WASHINGTON -- Gov. William Donald Schaefer said yesterday that spending cuts scheduled to take effect Monday unless a federal budget accord is reached would "wreak havoc" in Maryland by curbing pay for federal workers, limiting vaccinations for infants and halting airline flights.
"The deep, across-the-board cuts will wreak havoc on our economy, undermine programs designed to help the most vulnerable people in our state and cause massive disruptions in government services," the governor said in a letter to Maryland's congressional delegation. "I am writing to urge you to do everything in your power to prevent sequestration from taking effect."
Unless Congress and the Bush administration reach an accord by Monday on how to cut the deficit by $50 billion, the cuts mandated by the Gramm-Rudman-Hollings budget law will take effect.
The cuts, averaging 32 percent for federal agencies, would affect many of the 130,000 federal workers in Maryland, who, like other federal workers, could be furloughed two days a week without pay.
Mr. Schaefer said that if the cuts took effect, Maryland would lose more than $7 million for energyassistance for low-income people, leaving 24,000 poor families without help to pay heating bills this winter.
The state also would lose $900,000 for vaccinations to infants and children, the cost of about 48,000 doses of measles, polio and rubella vaccines. Education programs also would be hit, the governor said, including $27 million for assistance to disadvantaged students and $2 million in grants under the Drug-Free Schools Act.
At the same time, furloughs of air traffic controllers would create "massive disruptions" at Baltimore-Washington International Airport and cuts in sewer grants would "prevent us meeting the environmental goals of the Chesapeake Bay cleanup."
Meanwhile, some 1,500 chanting and placard-carrying government workers, most of them from Baltimore, rallied at the Capitol yesterday as the budget stalemate continued, bringing closer the possibility of furloughs as early as Monday.
"They say furlough, we say hell no!" chanted the workers, holding aloft signs that read, "Furlough Bush First" and "Dire Straits Oct. 1."
About two-thirds of the protesting federal workers came to the noontime rally in 20 buses from the Social Security Administration and Health Care Financing Administration in Woodlawn.
A total of 18,000 workers from those agencies have received furlough notices, said Joe Flynn, vice president of American Federation of Government Employees Local 1923.
"What we're faced with here is nothing more than hardball gutter politics," Mr. Flynn told the boisterous crowd.
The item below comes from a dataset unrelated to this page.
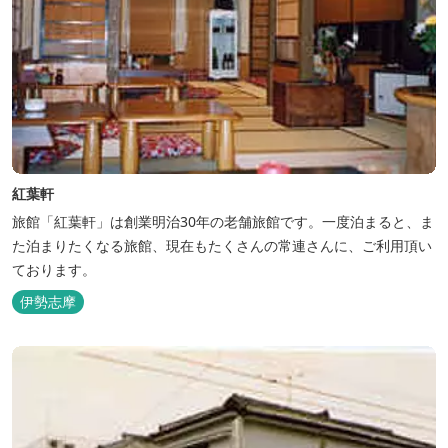
紅葉軒
旅館「紅葉軒」は創業明治30年の老舗旅館です。一度泊まると、ま
た泊まりたくなる旅館、現在もたくさんの常連さんに、ご利用頂い
ております。
伊勢志摩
Members of the Maryland congressional delegation told the sea of federal employees they would fight to prevent furloughs.
"We're going to do everything we can to make sure such furloughs don't happen," Representative Benjamin L. Cardin, D-Md.-3rd, said to cheers.
Sen. Barbara A. Mikulski, D-Md., was drowned out by shouting when she told the crowd that she had just voted for an amendment to an unrelated bill that would extend any proposed pay cuts to Congress and the executive branch. That measure passed the Senate 96-1.
"There should be no furloughs, no cuts in pay . . . for federal employees," the Maryland senator said. "Let's cut the MX missile instead of GS salaries."
Michelle Rutah, a 27-year-old mother of three and a clerk typist at Social Security headquarters in Woodlawn, stood nearby and said the mood among her colleagues is "very tense, very upset." The sign she carried asked, "Will Gramm Rudman and Hollings Feed My Family?"
"People are very concerned" about possible furloughs, said Marshall Warren, 39, of Baltimore, a records clerk for Social Security, as he listened to the speakers.
"A lot of them have families," said Mr. Warren, who is single. "It will be hard to put food on the table."